:: PROBLEM STATEMENT ::
In the material below, how many lines contain "each"? Answer with the number alone.

━━━━━ RAW DATA ━━━━━

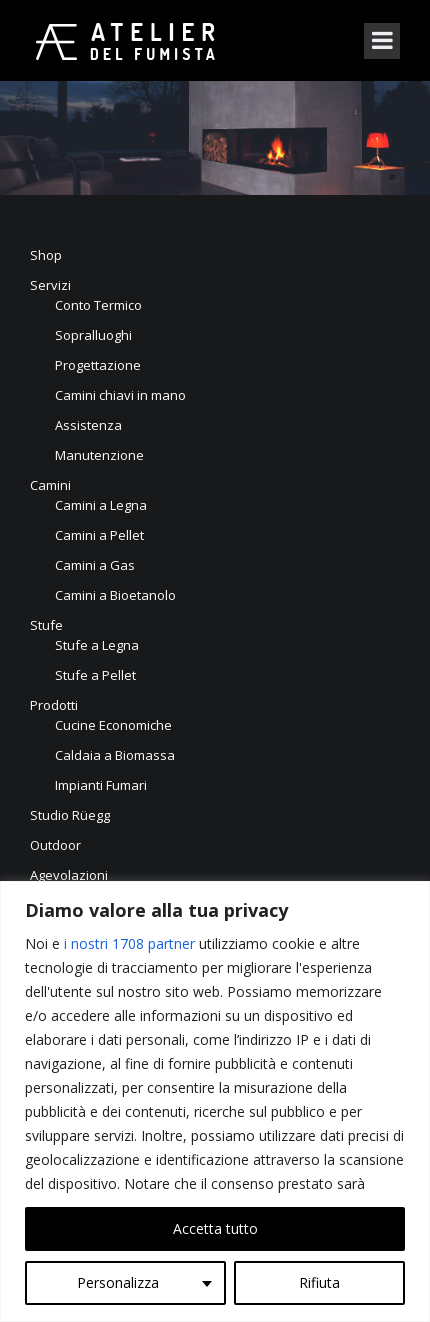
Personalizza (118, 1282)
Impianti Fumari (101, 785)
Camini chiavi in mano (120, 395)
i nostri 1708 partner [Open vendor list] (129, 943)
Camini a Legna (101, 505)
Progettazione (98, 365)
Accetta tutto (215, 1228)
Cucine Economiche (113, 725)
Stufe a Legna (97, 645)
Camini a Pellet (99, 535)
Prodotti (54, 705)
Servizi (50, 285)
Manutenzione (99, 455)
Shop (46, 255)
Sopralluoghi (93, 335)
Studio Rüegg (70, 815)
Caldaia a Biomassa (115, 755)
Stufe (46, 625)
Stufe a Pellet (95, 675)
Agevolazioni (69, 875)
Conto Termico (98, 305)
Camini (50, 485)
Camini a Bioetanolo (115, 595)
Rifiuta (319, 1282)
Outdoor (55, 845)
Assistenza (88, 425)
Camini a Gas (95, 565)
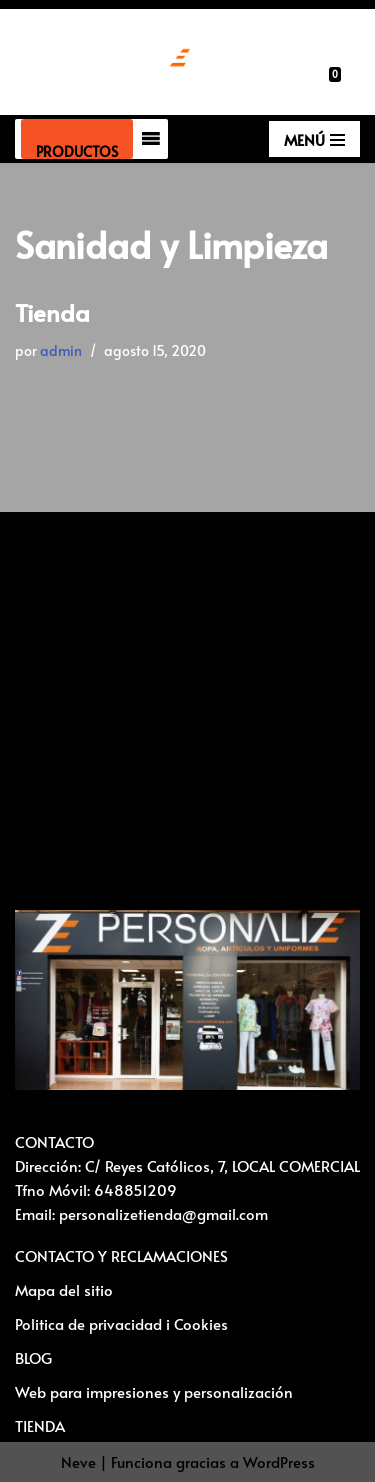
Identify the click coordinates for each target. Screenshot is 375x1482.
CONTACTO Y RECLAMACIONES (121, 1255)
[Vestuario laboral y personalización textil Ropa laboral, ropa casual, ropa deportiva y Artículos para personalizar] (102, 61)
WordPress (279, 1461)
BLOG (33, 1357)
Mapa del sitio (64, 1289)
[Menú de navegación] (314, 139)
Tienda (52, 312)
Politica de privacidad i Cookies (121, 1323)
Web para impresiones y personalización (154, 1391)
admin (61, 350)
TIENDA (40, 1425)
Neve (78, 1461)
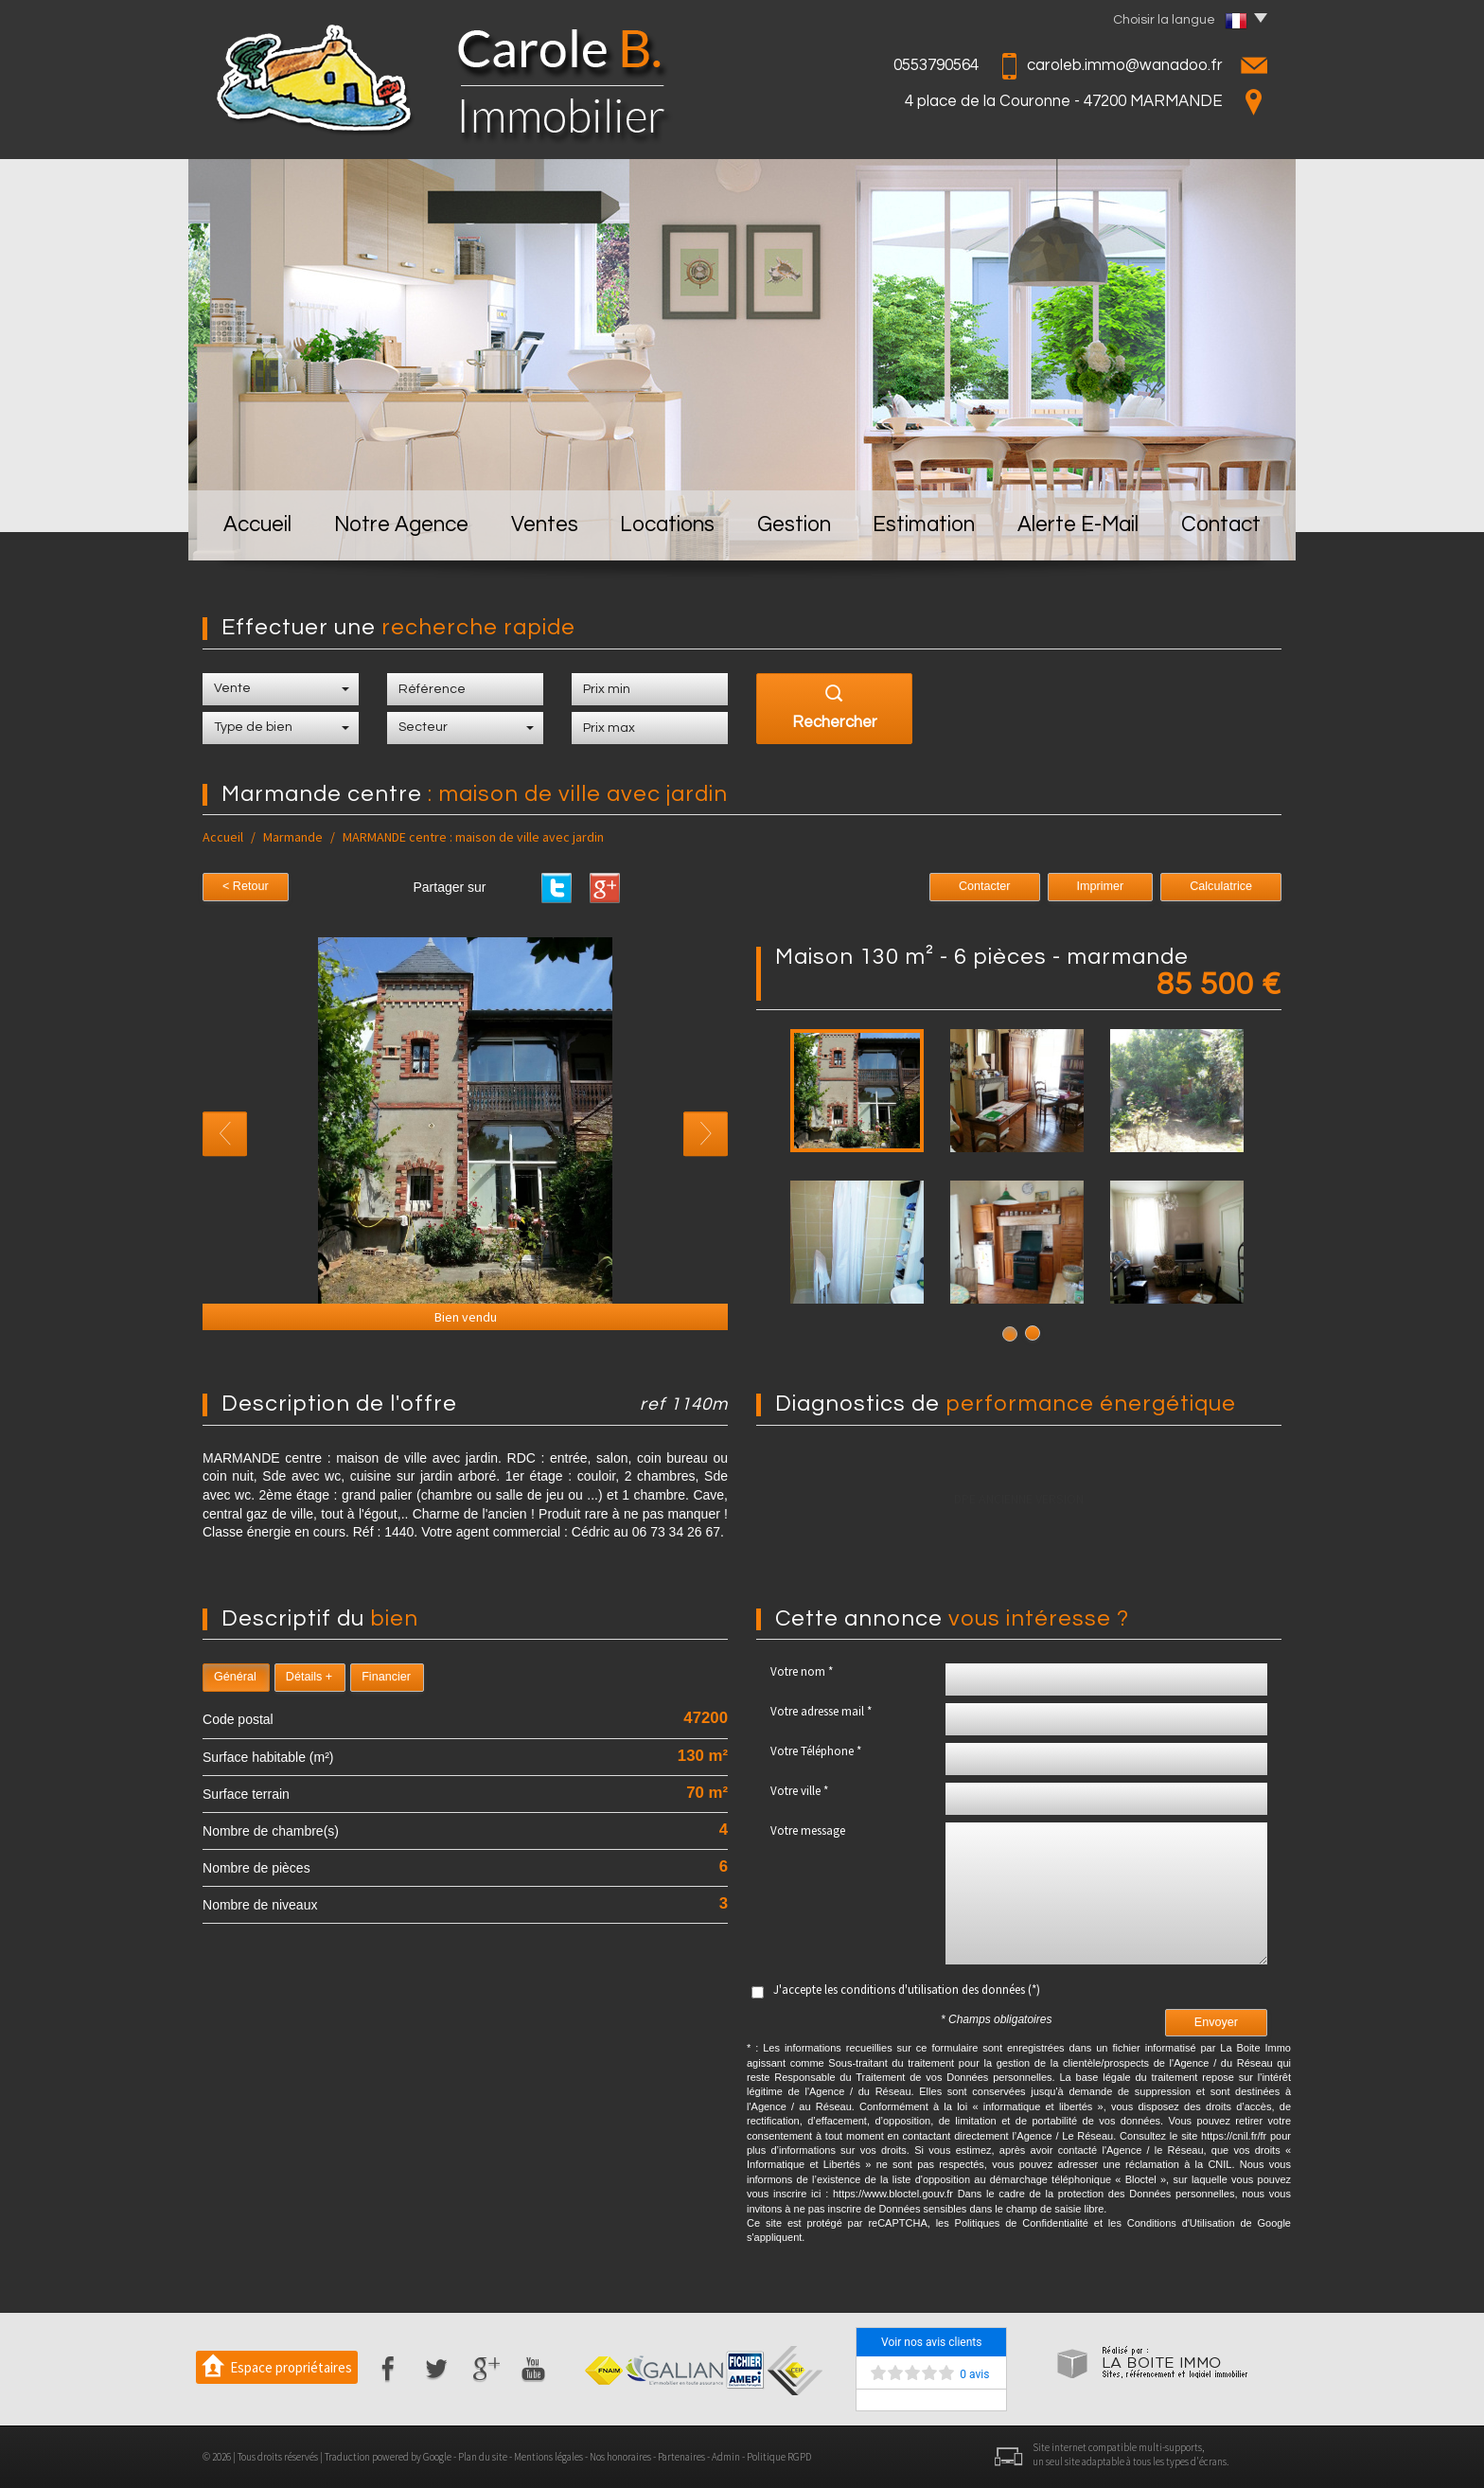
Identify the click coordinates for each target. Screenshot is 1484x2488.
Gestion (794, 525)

━━━━━

:: PROBLEM SOLUTION ::
2